**PROBLEM TO WORK ON:**
Search the data below for the string "http" and copy all lines where it shows up.

**DATA FOR THIS TASK:**

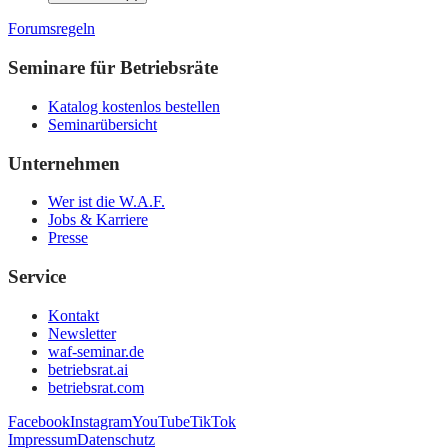
Forumsregeln
Seminare für Betriebsräte
Katalog kostenlos bestellen
Seminarübersicht
Unternehmen
Wer ist die W.A.F.
Jobs & Karriere
Presse
Service
Kontakt
Newsletter
waf-seminar.de
betriebsrat.ai
betriebsrat.com
Facebook
Instagram
YouTube
TikTok
Impressum
Datenschutz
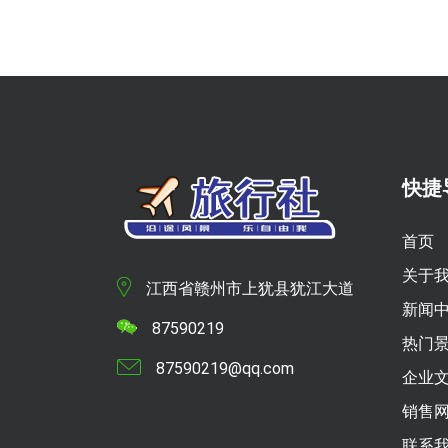
快捷
首页
关于
江西省赣州市上犹县犹江大道
新闻
87590219
热门
87590219@qq.com
企业
销售
联系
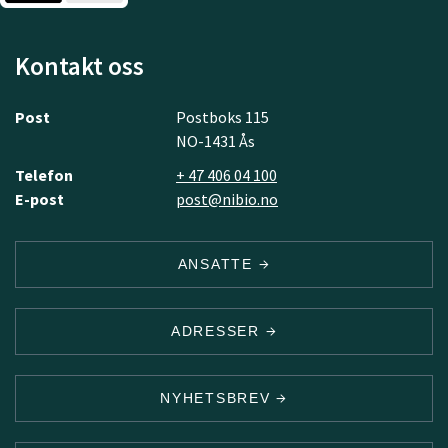
Kontakt oss
Post
Postboks 115
NO-1431 Ås
Telefon
+ 47 406 04 100
E-post
post@nibio.no
ANSATTE
ADRESSER
NYHETSBREV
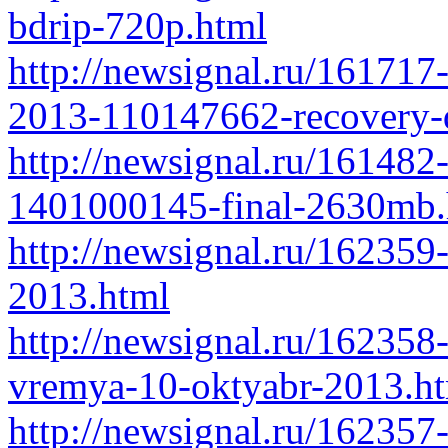
bdrip-720p.html
http://newsignal.ru/161717
2013-110147662-recovery-
http://newsignal.ru/161482-
1401000145-final-2630mb.
http://newsignal.ru/16235
2013.html
http://newsignal.ru/162358
vremya-10-oktyabr-2013.h
http://newsignal.ru/162357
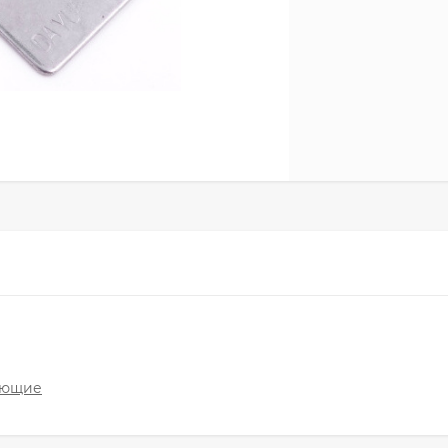
ующие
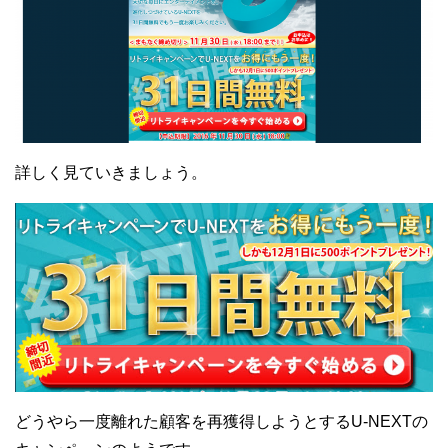
詳しく見ていきましょう。
どうやら一度離れた顧客を再獲得しようとするU-NEXTの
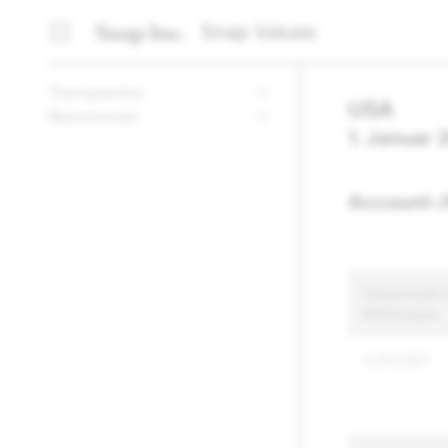
Snap Values
Transparenz
USA
Ressourcen
1. Januar 
Account-/
Gesamtzahl z
Meldungen
5,213,527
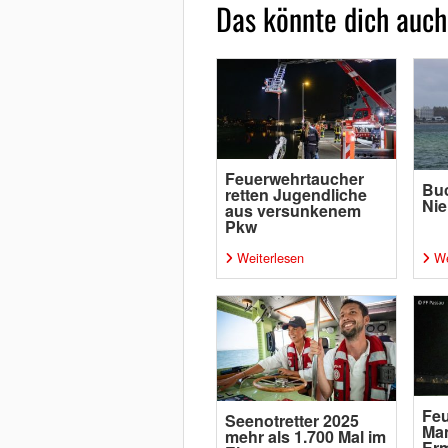
Das könnte dich auch
Feuerwehrtaucher
Buc
retten Jugendliche
Nie
aus versunkenem
Pkw
Weiterlesen
We
Feu
Seenotretter 2025
Ma
mehr als 1.700 Mal im
Erm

**TASK SOLUTION:**
http://newsignal.ru/161717
http://newsignal.ru/161482-
http://newsignal.ru/16235
http://newsignal.ru/162358
http://newsignal.ru/162357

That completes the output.